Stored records
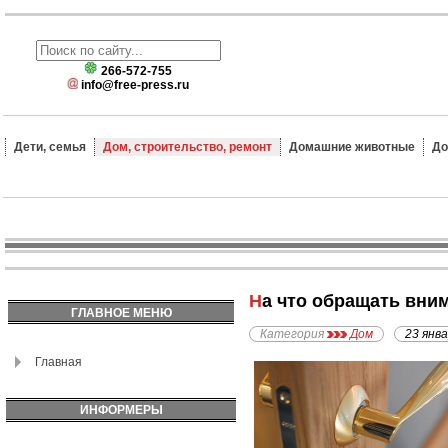
266-572-755
info@free-press.ru
Дети, семья
Дом, строительство, ремонт
Домашние животные
До
На что обращать вни
ГЛАВНОЕ МЕНЮ
Категория
Дом
23 янв
Главная
ИНФОРМЕРЫ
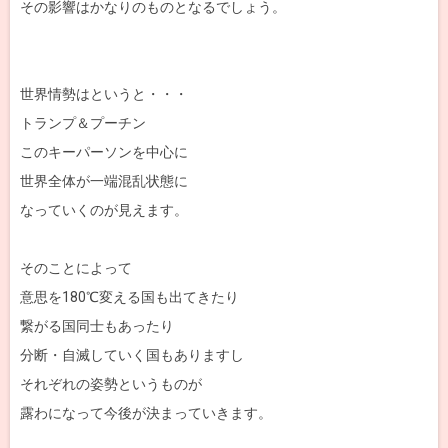
その影響はかなりのものとなるでしょう。
世界情勢はというと・・・
トランプ＆プーチン
このキーパーソンを中心に
世界全体が一端混乱状態に
なっていくのが見えます。
そのことによって
意思を180℃変える国も出てきたり
繋がる国同士もあったり
分断・自滅していく国もありますし
それぞれの姿勢というものが
露わになって今後が決まっていきます。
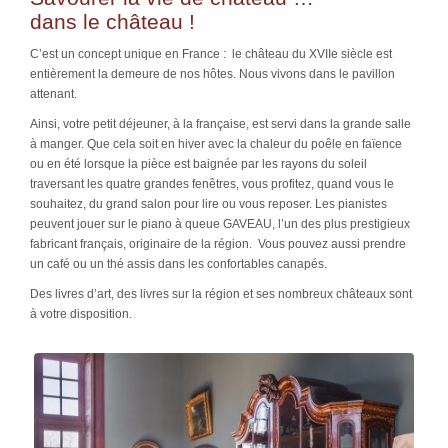
dans le château !
C’est un concept unique en France : le château du XVIIe siècle est
entièrement la demeure de nos hôtes. Nous vivons dans le pavillon
attenant.
Ainsi, votre petit déjeuner, à la française, est servi dans la grande salle
à manger. Que cela soit en hiver avec la chaleur du poêle en faïence
ou en été lorsque la pièce est baignée par les rayons du soleil
traversant les quatre grandes fenêtres, vous profitez, quand vous le
souhaitez, du grand salon pour lire ou vous reposer. Les pianistes
peuvent jouer sur le piano à queue GAVEAU, l’un des plus prestigieux
fabricant français, originaire de la région. Vous pouvez aussi prendre
un café ou un thé assis dans les confortables canapés.
Des livres d’art, des livres sur la région et ses nombreux châteaux sont
à votre disposition.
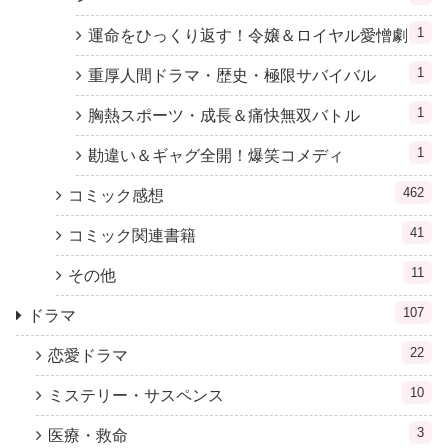
1
運命をひっくり返す！令嬢＆ロイヤル愛憎劇
1
重厚人間ドラマ・歴史・極限サバイバル
1
胸熱スポーツ・成長＆痛快無双バトル
1
勘違い＆ギャグ全開！爆笑コメディ
462
コミック感想
41
コミック関連書籍
11
その他
107
ドラマ
22
恋愛ドラマ
10
ミステリー・サスペンス
3
医療・救命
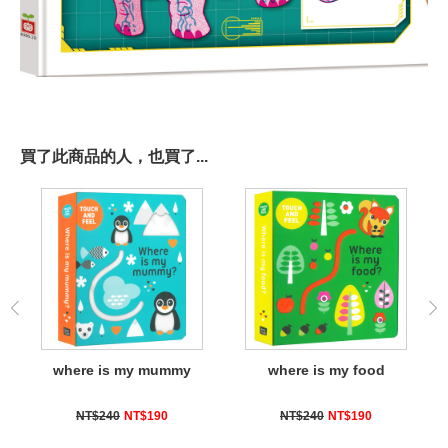
買了此商品的人，也買了...
where is my mummy
where is my food
NT$240
NT$190
NT$240
NT$190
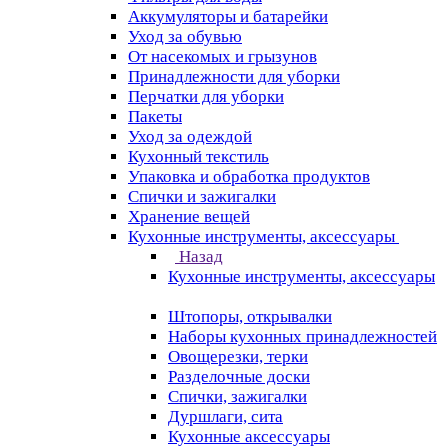
Аккумуляторы и батарейки
Уход за обувью
От насекомых и грызунов
Принадлежности для уборки
Перчатки для уборки
Пакеты
Уход за одеждой
Кухонный текстиль
Упаковка и обработка продуктов
Спички и зажигалки
Хранение вещей
Кухонные инструменты, аксессуары
Назад
Кухонные инструменты, аксессуары
Штопоры, открывалки
Наборы кухонных принадлежностей
Овощерезки, терки
Разделочные доски
Спички, зажигалки
Дуршлаги, сита
Кухонные аксессуары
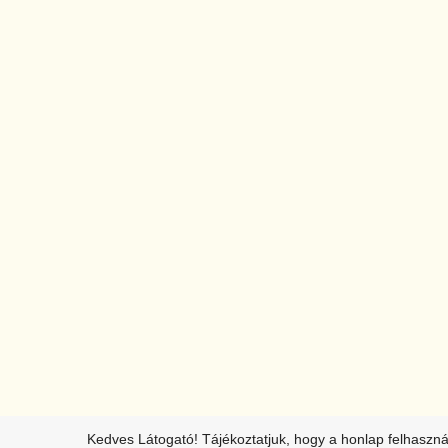
Kedves Látogató! Tájékoztatjuk, hogy a honlap felhaszn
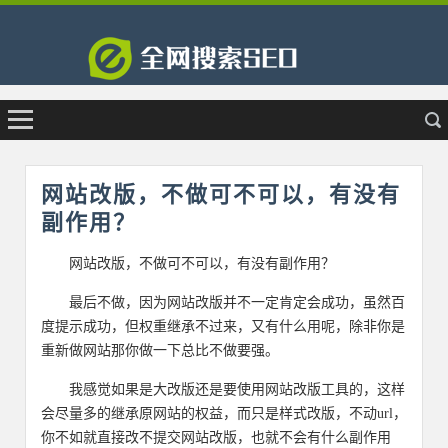
网站改版，不做可不可以，有没有
副作用？
网站改版，不做可不可以，有没有副作用？
最后不做，因为网站改版并不一定肯定会成功，虽然百
度提示成功，但权重继承不过来，又有什么用呢，除非你是
重新做网站那你做一下总比不做要强。
我感觉如果是大改版还是要使用网站改版工具的，这样
会尽量多的继承原网站的权益，而只是样式改版，不动url，
你不如就直接改不提交网站改版，也就不会有什么副作用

§ **EXERCISE DIRECTIONS**: Using the entries above, give back exactly the line containing "dans le château !", the line containing "Ainsi, votre petit", and every line between them, and nothing else.

§ **RESULT FOR THIS EXERCISE**:
dans le château !
C’est un concept unique en France : le château du XVIIe siècle est
entièrement la demeure de nos hôtes. Nous vivons dans le pavillon
attenant.
Ainsi, votre petit déjeuner, à la française, est servi dans la grande salle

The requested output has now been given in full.